■ EXERCISE DIRECTIONS: Give back the exact lines of the material below from the one containing "Keys to The Lost Symbol. (675, 1083)" through the one containing "我的资料库 (903, 29)", and no pictures.
━━━━━ MATERIAL PROVIDED ━━━━━
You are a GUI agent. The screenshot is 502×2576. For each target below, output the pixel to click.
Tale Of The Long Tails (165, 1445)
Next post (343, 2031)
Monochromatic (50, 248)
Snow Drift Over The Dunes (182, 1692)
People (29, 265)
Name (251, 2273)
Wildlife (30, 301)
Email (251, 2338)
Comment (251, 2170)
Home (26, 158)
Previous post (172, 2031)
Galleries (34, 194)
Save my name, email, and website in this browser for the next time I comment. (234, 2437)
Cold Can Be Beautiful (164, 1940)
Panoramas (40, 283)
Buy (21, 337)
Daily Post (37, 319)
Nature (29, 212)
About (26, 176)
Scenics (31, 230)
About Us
━━━━━
━━━━━ MATERIAL PROVIDED ━━━━━
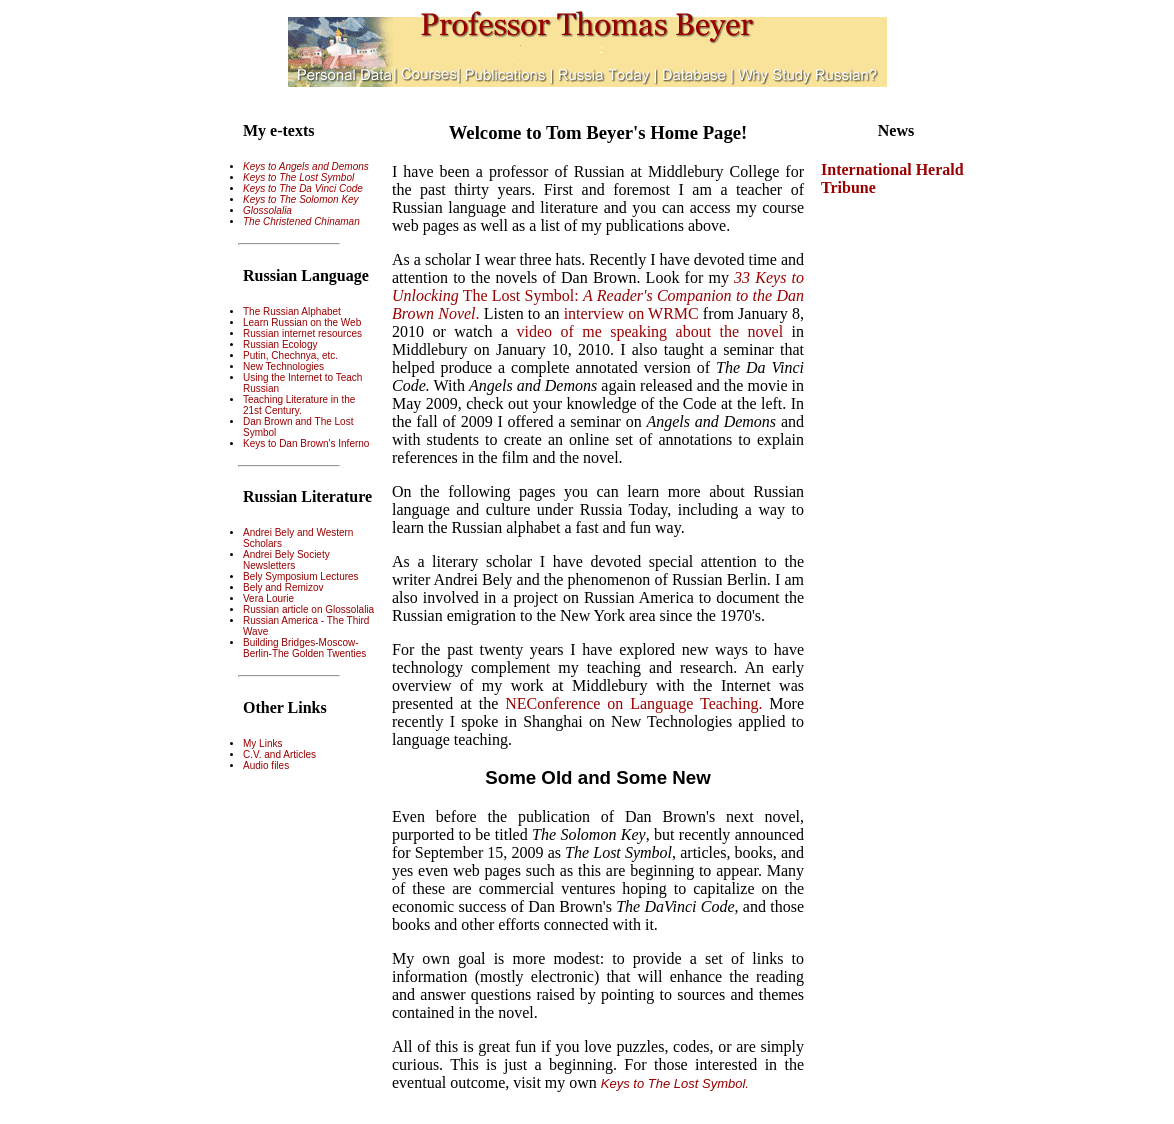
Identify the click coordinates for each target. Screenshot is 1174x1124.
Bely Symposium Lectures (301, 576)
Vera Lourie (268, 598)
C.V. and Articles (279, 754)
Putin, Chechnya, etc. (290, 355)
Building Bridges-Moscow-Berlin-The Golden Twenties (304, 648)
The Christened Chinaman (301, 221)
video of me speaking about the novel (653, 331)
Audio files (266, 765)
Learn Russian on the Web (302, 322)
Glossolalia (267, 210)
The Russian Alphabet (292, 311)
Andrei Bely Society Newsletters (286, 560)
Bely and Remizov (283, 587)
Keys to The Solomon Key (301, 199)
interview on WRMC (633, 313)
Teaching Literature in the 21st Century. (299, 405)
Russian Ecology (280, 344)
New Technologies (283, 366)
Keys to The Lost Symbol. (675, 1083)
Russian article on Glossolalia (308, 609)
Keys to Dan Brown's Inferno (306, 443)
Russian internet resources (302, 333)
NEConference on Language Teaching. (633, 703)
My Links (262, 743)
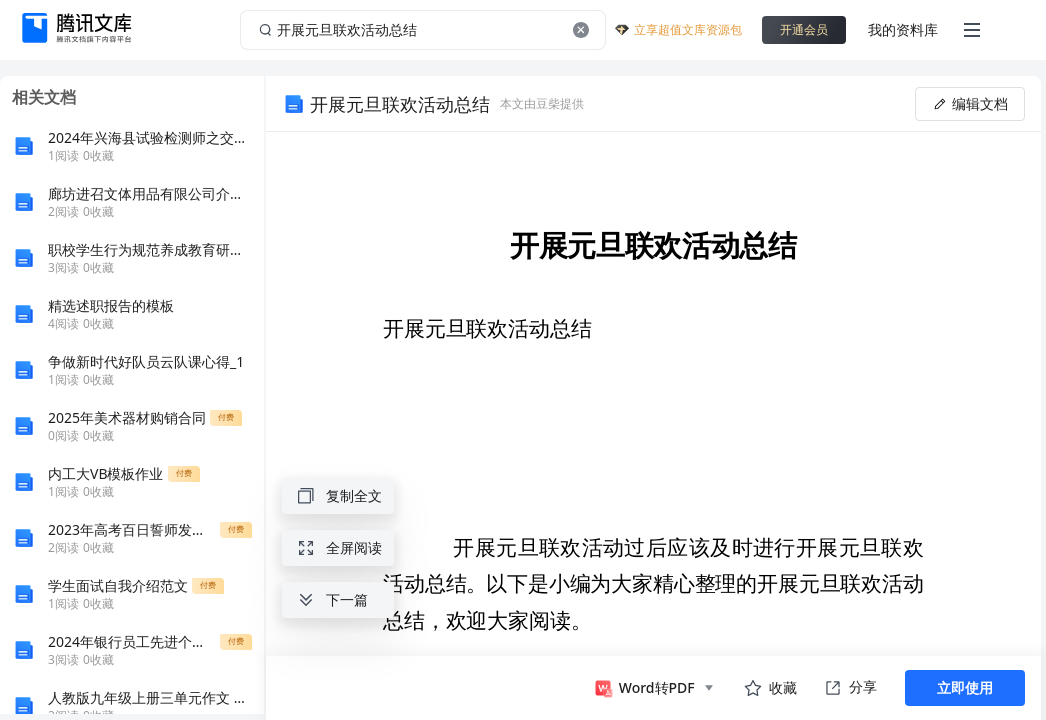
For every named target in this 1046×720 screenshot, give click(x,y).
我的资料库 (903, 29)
━━━━━
━━━━━ MATERIAL PROVIDED ━━━━━
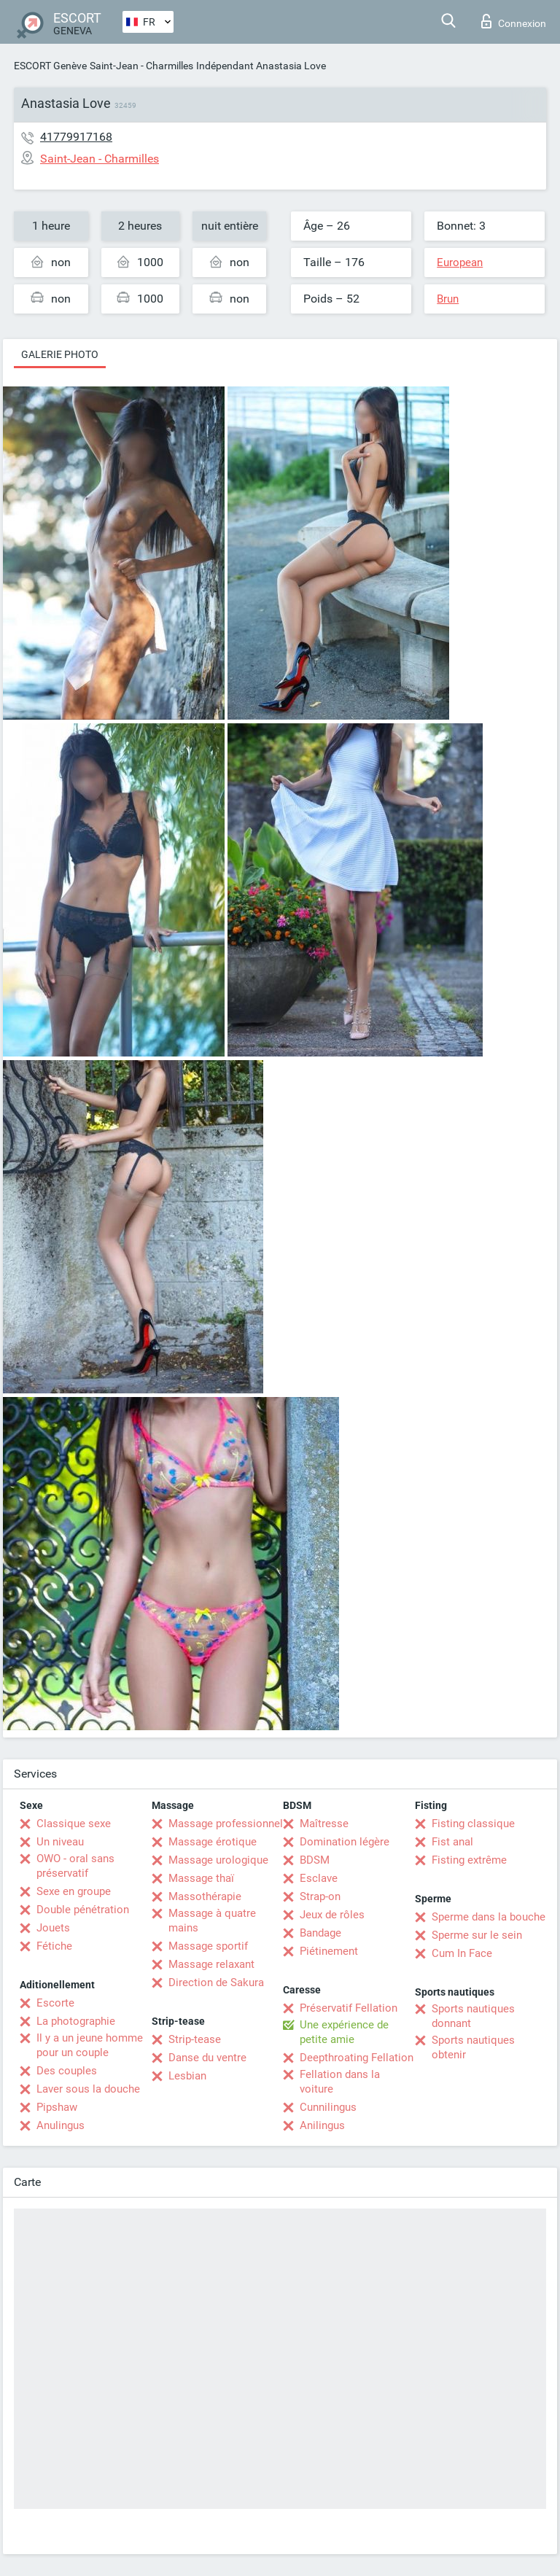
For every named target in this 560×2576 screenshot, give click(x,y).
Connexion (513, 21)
━━━━━
■ SOLUTION TO THE EXERCISE:
Keys to The Lost Symbol. (675, 1083)
Russian article on Glossolalia (308, 609)
Keys to Dan Brown's Inferno (306, 443)
Russian internet resources (302, 333)
NEConference on Language Teaching. (633, 703)
My Links (262, 743)
For every named target in this 1046×720 screenshot, give click(x,y).
我的资料库 (903, 29)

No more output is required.